──────── DATA UNDER STUDY

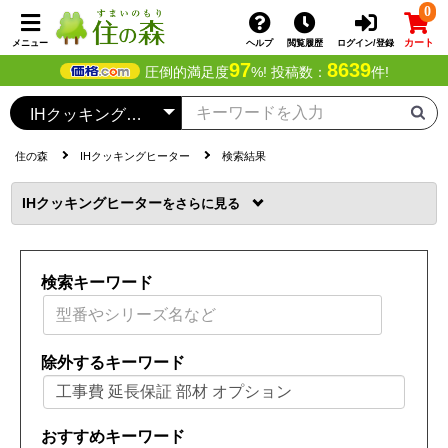
0
カート
メニュー
ヘルプ
閲覧履歴
ログイン/登録
97
8639
圧倒的満足度
%! 投稿数：
件!
住の森
IHクッキングヒーター
検索結果
IHクッキングヒーター
を
検索キーワード
除外するキーワード
おすすめキーワード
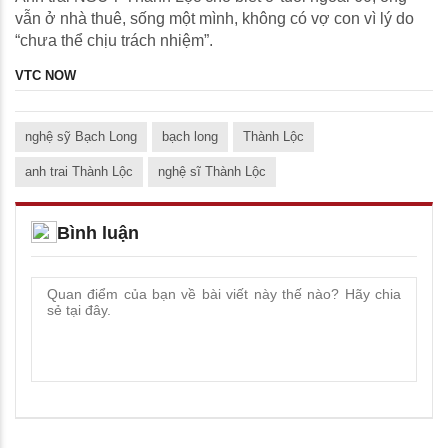
vẫn ở nhà thuê, sống một mình, không có vợ con vì lý do
“chưa thể chịu trách nhiệm”.
VTC NOW
nghệ sỹ Bạch Long
bạch long
Thành Lộc
anh trai Thành Lộc
nghệ sĩ Thành Lộc
Bình luận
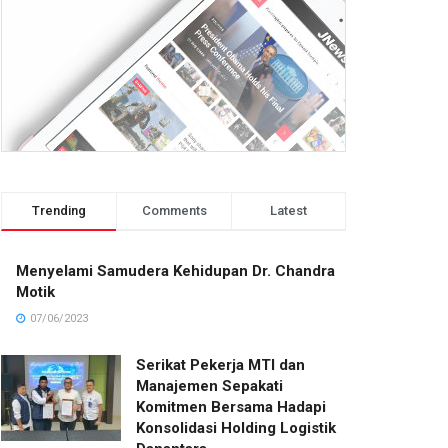
Trending
Comments
Latest
Menyelami Samudera Kehidupan Dr. Chandra
Motik
07/06/2023
Serikat Pekerja MTI dan
Manajemen Sepakati
Komitmen Bersama Hadapi
Konsolidasi Holding Logistik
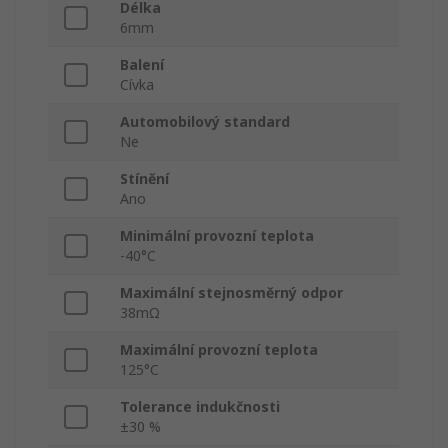
Délka
6mm
Balení
Cívka
Automobilový standard
Ne
Stínění
Ano
Minimální provozní teplota
-40°C
Maximální stejnosměrný odpor
38mΩ
Maximální provozní teplota
125°C
Tolerance indukčnosti
±30 %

────────────────

■ WHAT YOU ARE ASKED TO DO
Output only the number of lines in the data above that include the word "provozní".

■ SOLUTION TO THE PROBLEM
2